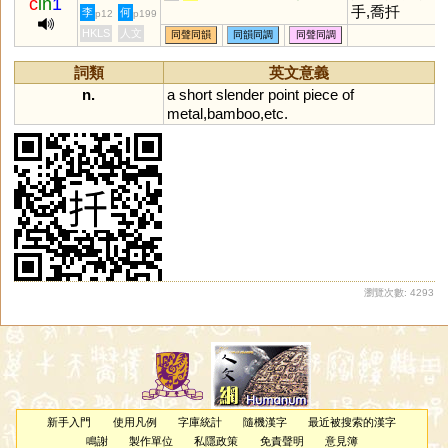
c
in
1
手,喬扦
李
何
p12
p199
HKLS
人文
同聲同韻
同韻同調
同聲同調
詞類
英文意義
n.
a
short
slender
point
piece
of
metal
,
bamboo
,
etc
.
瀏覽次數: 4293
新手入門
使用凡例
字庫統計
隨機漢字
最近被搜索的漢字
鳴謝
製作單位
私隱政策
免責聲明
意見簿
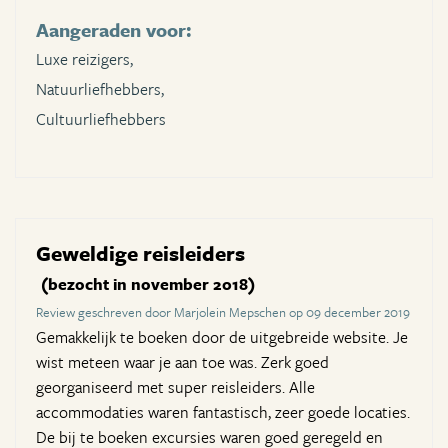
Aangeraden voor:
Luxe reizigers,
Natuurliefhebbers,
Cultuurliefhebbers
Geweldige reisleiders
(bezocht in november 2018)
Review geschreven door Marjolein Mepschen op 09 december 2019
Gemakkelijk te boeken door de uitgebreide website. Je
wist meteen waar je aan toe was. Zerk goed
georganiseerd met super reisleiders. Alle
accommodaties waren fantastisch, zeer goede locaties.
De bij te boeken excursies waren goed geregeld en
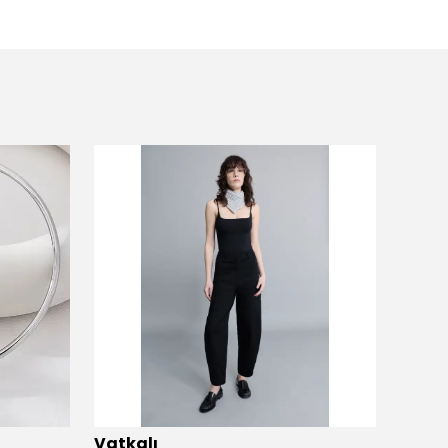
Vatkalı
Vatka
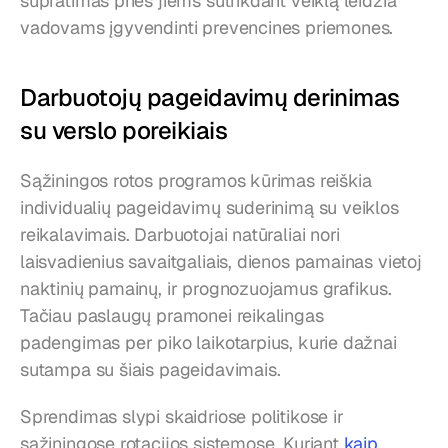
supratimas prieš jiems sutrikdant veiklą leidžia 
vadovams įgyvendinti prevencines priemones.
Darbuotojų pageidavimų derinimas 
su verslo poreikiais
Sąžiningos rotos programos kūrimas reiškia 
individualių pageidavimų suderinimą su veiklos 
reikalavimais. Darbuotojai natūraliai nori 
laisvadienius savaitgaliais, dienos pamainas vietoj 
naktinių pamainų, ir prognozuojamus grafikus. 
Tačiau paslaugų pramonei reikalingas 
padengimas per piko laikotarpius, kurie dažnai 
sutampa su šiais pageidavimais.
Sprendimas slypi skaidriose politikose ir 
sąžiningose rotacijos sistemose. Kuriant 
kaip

---

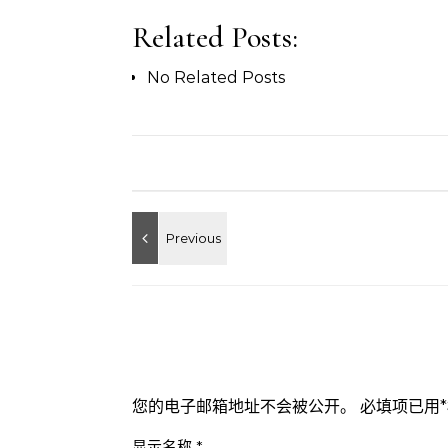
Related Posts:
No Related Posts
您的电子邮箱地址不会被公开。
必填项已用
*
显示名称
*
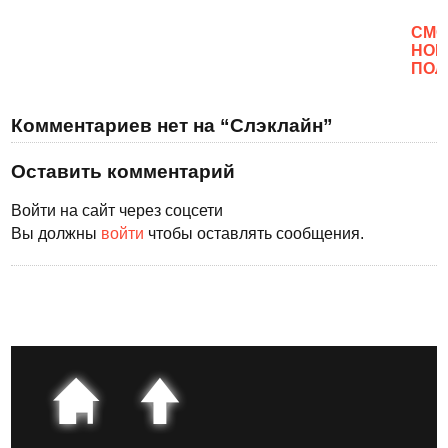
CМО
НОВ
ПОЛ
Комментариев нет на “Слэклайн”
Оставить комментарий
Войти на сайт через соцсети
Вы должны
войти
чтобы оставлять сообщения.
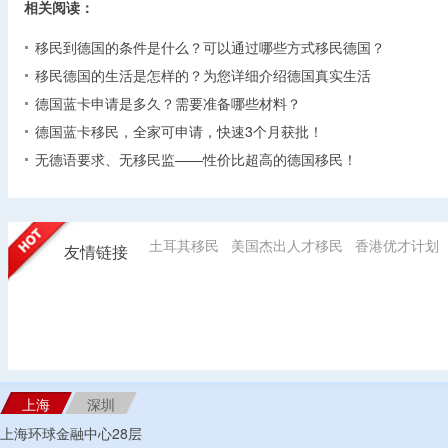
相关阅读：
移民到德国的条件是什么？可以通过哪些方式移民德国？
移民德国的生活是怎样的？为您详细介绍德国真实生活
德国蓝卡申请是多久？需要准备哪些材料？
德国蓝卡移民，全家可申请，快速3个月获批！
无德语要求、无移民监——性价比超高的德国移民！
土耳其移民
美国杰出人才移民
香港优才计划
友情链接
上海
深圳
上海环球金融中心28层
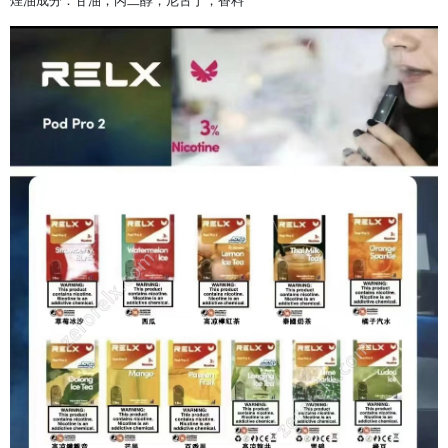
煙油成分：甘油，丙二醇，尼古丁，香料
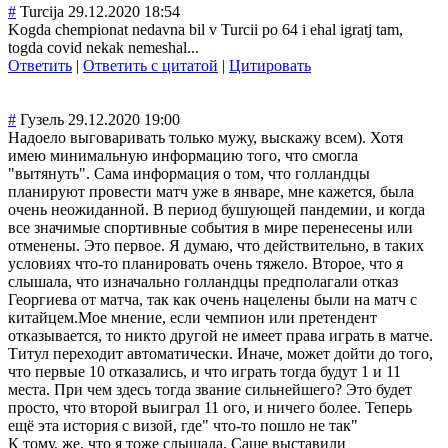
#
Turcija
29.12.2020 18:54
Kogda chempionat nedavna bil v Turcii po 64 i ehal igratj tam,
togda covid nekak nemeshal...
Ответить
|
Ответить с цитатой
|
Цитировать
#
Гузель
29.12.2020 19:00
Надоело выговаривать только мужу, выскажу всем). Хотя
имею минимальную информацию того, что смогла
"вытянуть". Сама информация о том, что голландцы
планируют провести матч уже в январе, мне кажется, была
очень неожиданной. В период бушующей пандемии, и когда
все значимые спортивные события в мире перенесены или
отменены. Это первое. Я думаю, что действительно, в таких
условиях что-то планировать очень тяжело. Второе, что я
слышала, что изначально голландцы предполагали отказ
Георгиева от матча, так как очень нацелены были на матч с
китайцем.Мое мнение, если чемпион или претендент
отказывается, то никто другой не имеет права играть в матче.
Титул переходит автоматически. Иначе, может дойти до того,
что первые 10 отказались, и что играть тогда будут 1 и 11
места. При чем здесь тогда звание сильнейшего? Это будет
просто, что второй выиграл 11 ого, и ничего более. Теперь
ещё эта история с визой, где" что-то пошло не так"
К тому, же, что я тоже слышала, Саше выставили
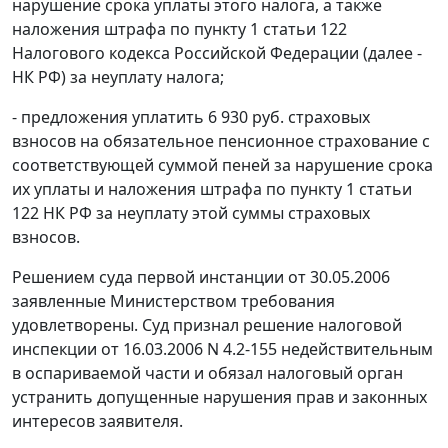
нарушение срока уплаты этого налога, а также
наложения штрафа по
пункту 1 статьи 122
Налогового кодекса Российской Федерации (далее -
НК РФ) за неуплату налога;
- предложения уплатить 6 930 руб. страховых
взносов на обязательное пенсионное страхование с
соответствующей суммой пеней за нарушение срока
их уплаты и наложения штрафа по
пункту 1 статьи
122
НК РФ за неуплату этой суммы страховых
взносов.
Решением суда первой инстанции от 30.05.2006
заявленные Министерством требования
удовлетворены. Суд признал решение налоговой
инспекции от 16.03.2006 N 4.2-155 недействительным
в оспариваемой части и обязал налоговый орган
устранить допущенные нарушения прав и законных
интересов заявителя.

--

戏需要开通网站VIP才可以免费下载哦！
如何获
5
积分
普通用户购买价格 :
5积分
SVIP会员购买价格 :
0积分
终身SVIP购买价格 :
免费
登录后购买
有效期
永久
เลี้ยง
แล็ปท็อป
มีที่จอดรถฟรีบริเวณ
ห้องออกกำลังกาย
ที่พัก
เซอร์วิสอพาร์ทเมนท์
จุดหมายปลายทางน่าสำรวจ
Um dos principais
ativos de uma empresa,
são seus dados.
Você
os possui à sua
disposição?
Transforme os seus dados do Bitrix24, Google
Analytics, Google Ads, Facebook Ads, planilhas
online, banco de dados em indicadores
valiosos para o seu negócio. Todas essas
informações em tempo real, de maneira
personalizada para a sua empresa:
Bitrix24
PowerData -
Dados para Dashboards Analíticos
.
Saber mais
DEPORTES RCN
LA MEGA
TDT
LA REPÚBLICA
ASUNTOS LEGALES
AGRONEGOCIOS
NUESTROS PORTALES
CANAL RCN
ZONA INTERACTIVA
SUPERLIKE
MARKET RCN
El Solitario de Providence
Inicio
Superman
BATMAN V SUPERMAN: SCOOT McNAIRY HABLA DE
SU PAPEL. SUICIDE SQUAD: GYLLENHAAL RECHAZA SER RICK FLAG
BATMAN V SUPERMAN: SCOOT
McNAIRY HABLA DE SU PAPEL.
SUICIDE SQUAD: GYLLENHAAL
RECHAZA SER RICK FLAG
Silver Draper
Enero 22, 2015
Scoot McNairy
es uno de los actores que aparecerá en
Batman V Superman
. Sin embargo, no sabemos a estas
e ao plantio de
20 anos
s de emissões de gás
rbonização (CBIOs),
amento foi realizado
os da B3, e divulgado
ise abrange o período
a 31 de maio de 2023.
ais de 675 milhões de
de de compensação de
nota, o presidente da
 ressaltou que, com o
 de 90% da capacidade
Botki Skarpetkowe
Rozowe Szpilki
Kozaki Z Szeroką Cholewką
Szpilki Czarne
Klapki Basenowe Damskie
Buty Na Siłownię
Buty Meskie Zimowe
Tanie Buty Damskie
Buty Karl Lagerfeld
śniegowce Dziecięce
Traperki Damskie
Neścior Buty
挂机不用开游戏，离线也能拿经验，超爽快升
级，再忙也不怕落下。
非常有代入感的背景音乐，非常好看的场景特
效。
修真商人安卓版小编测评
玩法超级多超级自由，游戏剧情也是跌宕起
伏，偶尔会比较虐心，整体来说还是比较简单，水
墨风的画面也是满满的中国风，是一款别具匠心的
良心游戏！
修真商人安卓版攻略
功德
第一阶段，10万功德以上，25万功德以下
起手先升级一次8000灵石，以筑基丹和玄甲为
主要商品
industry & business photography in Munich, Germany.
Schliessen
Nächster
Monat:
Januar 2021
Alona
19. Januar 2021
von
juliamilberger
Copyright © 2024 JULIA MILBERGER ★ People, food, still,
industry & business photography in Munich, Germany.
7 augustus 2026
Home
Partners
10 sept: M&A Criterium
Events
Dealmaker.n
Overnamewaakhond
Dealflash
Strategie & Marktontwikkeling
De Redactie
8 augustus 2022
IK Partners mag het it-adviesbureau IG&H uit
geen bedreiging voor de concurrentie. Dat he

[WORK TO BE COMPLETED] Within the listing above, each line containing "нарушение" is counted once; report the total and nothing else.

[SOLUTION FOR THIS TASK] 2